By Mary Coverdale, Director of The Learner First, Australia.

As we celebrate Anzac Day here in Australia, I pay tribute to the army of educators who have become first responders in this time of COVID-19. Their ability to adjust and adapt to changing circumstances stoically and rapidly has been vital in creating some stability in what has been a confronting and chaotic social change. They managed to shift the provision model of the entire system––in a week.

Leaders, teachers, and support staff have profoundly demonstrated:

  • Courage in the face of fear when panic was impacting the psyche and behavior of whole communities
  • Initiative in a time of abrupt change when critical and creative decision making held a profundity not experienced before
  • Clarity in a time of uncertainty when each community had to respond through the lens of its own context
  • Flexibility and adaptability to cater for appropriate differentiation for the needs of staff and students
  • Compassion, empathy, and care in a time when the well-being and mental health of their community is at risk.

Where we saw panic in communities, we saw planning and provision in schools. Yes, there was initial confusion––however, that was almost immediately replaced by planning, excellent connection and communication, and new structures for learning. Positive intent and goodwill came to the fore. The focus and energy driving the urgency to be ready for the students reflected the value placed upon education in this era. The disruptive force of a global pandemic saw organizational change that will be recognized as historic. Schools across the globe have flipped their learning. It’s extraordinary to see teachers in their homes, often managing their own children, and teaching students in a plethora of circumstances, trying to adapt to learning fully online.
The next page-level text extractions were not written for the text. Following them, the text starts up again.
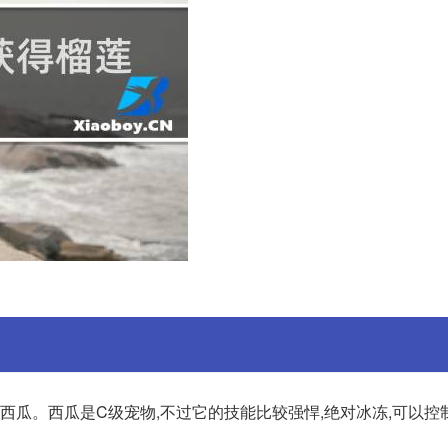
西瓜。西瓜是C级宠物,不过它的技能比较强悍,绝对冰冻,可以控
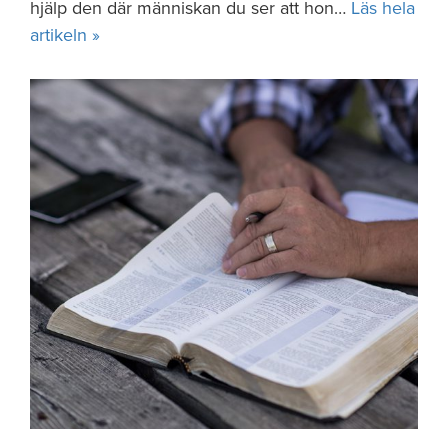
hjälp den där människan du ser att hon…
Läs hela
artikeln »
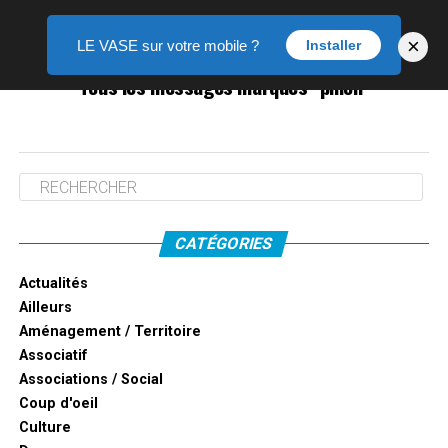
×
LE VASE sur votre mobile ?
Installer
Tous les messages marqués "pinon"
CATÉGORIES
Actualités
Ailleurs
Aménagement / Territoire
Associatif
Associations / Social
Coup d'oeil
Culture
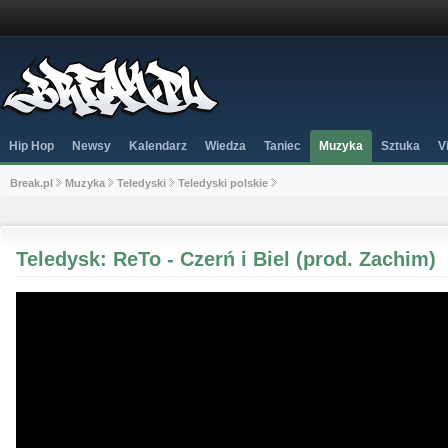
Hip Hop
Newsy
Kalendarz
Wiedza
Taniec
Muzyka
Sztuka
V
Break.pl
Muzyka
Teledyski
Teledyski polskie
Teledysk: ReTo - Czerń i Biel (prod. Zachim)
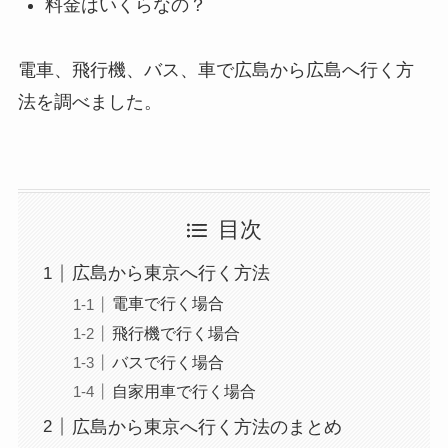
料金はいくらなの？
電車、飛行機、バス、車で広島から広島へ行く方
法を調べました。
目次
広島から東京へ行く方法
電車で行く場合
飛行機で行く場合
バスで行く場合
自家用車で行く場合
広島から東京へ行く方法のまとめ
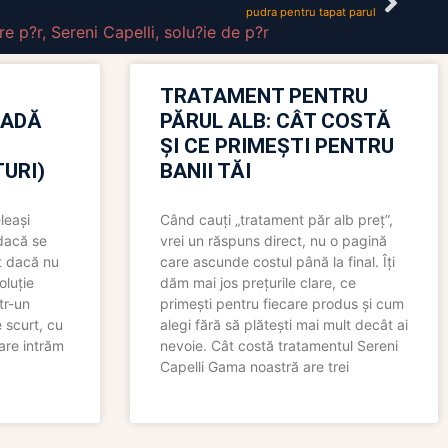
pudra pentru tapat parul
re p?r
,
Sereni Capelli
,
solu?ie de p?r
TRATAMENT PENTRU
OADĂ
PĂRUL ALB: CÂT COSTĂ
ȘI CE PRIMEȘTI PENTRU
URI)
BANII TĂI
leași
Când cauți „tratament păr alb preț”,
 dacă se
vrei un răspuns direct, nu o pagină
t dacă nu
care ascunde costul până la final. Îți
oluție
dăm mai jos prețurile clare, ce
tr-un
primești pentru fiecare produs și cum
 scurt, cu
alegi fără să plătești mai mult decât ai
care intrăm
nevoie. Cât costă tratamentul Sereni
Capelli Gama noastră are trei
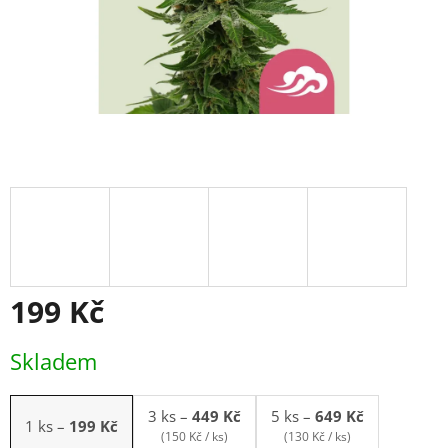
199 Kč
Měrná
Skladem
cena:
3 ks
–
449 Kč
5 ks
–
649 Kč
1 ks
–
199 Kč
(150 Kč / ks)
(130 Kč / ks)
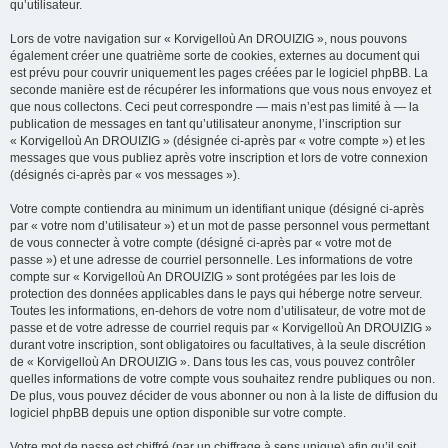
qu’utilisateur.
Lors de votre navigation sur « Korvigelloù An DROUIZIG », nous pouvons
également créer une quatrième sorte de cookies, externes au document qui
est prévu pour couvrir uniquement les pages créées par le logiciel phpBB. La
seconde manière est de récupérer les informations que vous nous envoyez et
que nous collectons. Ceci peut correspondre — mais n’est pas limité à — la
publication de messages en tant qu’utilisateur anonyme, l’inscription sur
« Korvigelloù An DROUIZIG » (désignée ci-après par « votre compte ») et les
messages que vous publiez après votre inscription et lors de votre connexion
(désignés ci-après par « vos messages »).
Votre compte contiendra au minimum un identifiant unique (désigné ci-après
par « votre nom d’utilisateur ») et un mot de passe personnel vous permettant
de vous connecter à votre compte (désigné ci-après par « votre mot de
passe ») et une adresse de courriel personnelle. Les informations de votre
compte sur « Korvigelloù An DROUIZIG » sont protégées par les lois de
protection des données applicables dans le pays qui héberge notre serveur.
Toutes les informations, en-dehors de votre nom d’utilisateur, de votre mot de
passe et de votre adresse de courriel requis par « Korvigelloù An DROUIZIG »
durant votre inscription, sont obligatoires ou facultatives, à la seule discrétion
de « Korvigelloù An DROUIZIG ». Dans tous les cas, vous pouvez contrôler
quelles informations de votre compte vous souhaitez rendre publiques ou non.
De plus, vous pouvez décider de vous abonner ou non à la liste de diffusion du
logiciel phpBB depuis une option disponible sur votre compte.
Votre mot de passe est chiffré (par un chiffrage à sens unique) afin qu’il soit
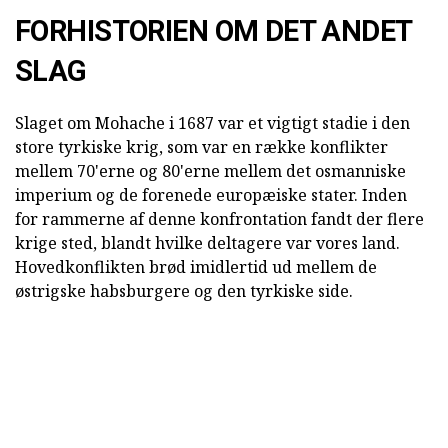
FORHISTORIEN OM DET ANDET
SLAG
Slaget om Mohache i 1687 var et vigtigt stadie i den
store tyrkiske krig, som var en række konflikter
mellem 70'erne og 80'erne mellem det osmanniske
imperium og de forenede europæiske stater. Inden
for rammerne af denne konfrontation fandt der flere
krige sted, blandt hvilke deltagere var vores land.
Hovedkonflikten brød imidlertid ud mellem de
østrigske habsburgere og den tyrkiske side.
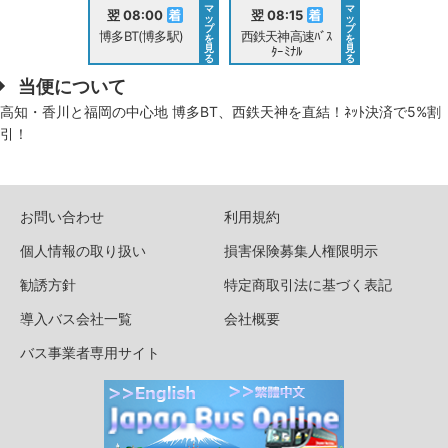
マ
マ
翌 08:00
翌 08:15
ッ
ッ
プ
プ
博多BT(博多駅)
西鉄天神高速ﾊﾞｽ
を
を
見
見
ﾀｰﾐﾅﾙ
る
る
当便について
高知・香川と福岡の中心地 博多BT、西鉄天神を直結！ﾈｯﾄ決済で5%割
引！
お問い合わせ
利用規約
個人情報の取り扱い
損害保険募集人権限明示
勧誘方針
特定商取引法に基づく表記
導入バス会社一覧
会社概要
バス事業者専用サイト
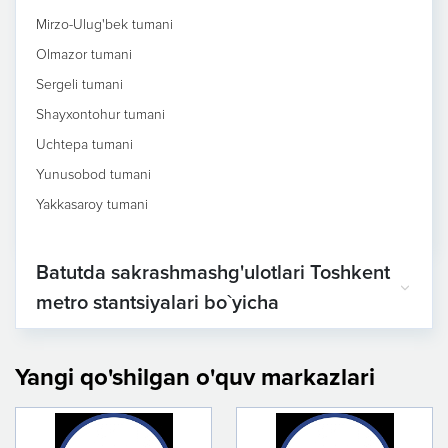
Mirzo-Ulug'bek tumani
Olmazor tumani
Sergeli tumani
Shayxontohur tumani
Uchtepa tumani
Yunusobod tumani
Yakkasaroy tumani
Batutda sakrashmashg'ulotlari Toshkent
metro stantsiyalari bo`yicha
Yangi qo'shilgan o'quv markazlari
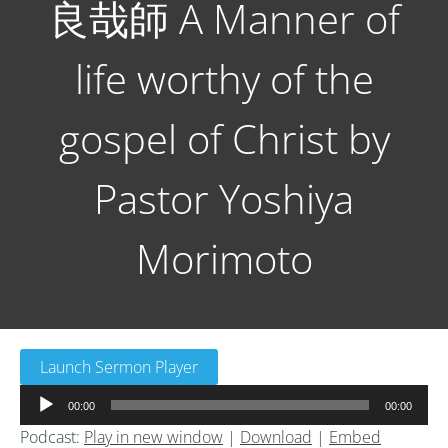
良哉師 A Manner of
life worthy of the
gospel of Christ by
Pastor Yoshiya
Morimoto
Launch Sermon Player
音
00:00
00:00
声
Podcast:
Play in new window
|
Download
|
Embed
プ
And so it goes on. It’s hard, hard work to fully adapt curriculum and pedagogy and assessment into this new environment. Technology has come into its own. However, it can be fickle, and systems haven’t had this level of pressure on them before. Equity of access has meant that some students in disadvantaged communities or rural and remote settings find it harder to manage to get online than those in urban settings. Teachers are learning about the value of apps to facilitate curriculum delivery. Marking attendance, questioning, giving feedback, assessing, collaborating––all fundamental to the life of learning––have changed. The virtual space demands this adaptation.

Add the pressure of the diversity of needs of the students, and creating social and emotional supports has become the bedrock of making the best of this situation. The relational strategies are many and varied. I’ve seen leaders using a variety of platforms to reassure as well as remind those in their community that empathy, compassion, and care form the way of working now and always. Kindness is more pervasive. Teachers are checking in on students in a variety of ways, making sure they are OK.

Change management has always been fraught with difficulty––the process, the timing, how to unlearn and relearn, how to bring people along. That’s an indulgence that wasn’t offered to leaders and teachers in schools. This has been truly disruptive. I applaud the positive intentionality of the entire workforce in doing the best they can for every child. I commend them on their persistence and patience in this new reality. We can see and hear their love and their connection with the students, families, and their craft. We can see and hear their concern for the most vulnerable. We can see and hear their remarkable determination to ensure that the essence of their work, the powerful connection between the teachers and their students, is sustained.

The rudder of the good ship Education is in safe hands. Thank you to all educators around the world. The ANZAC spirit is active and observable. I salute you.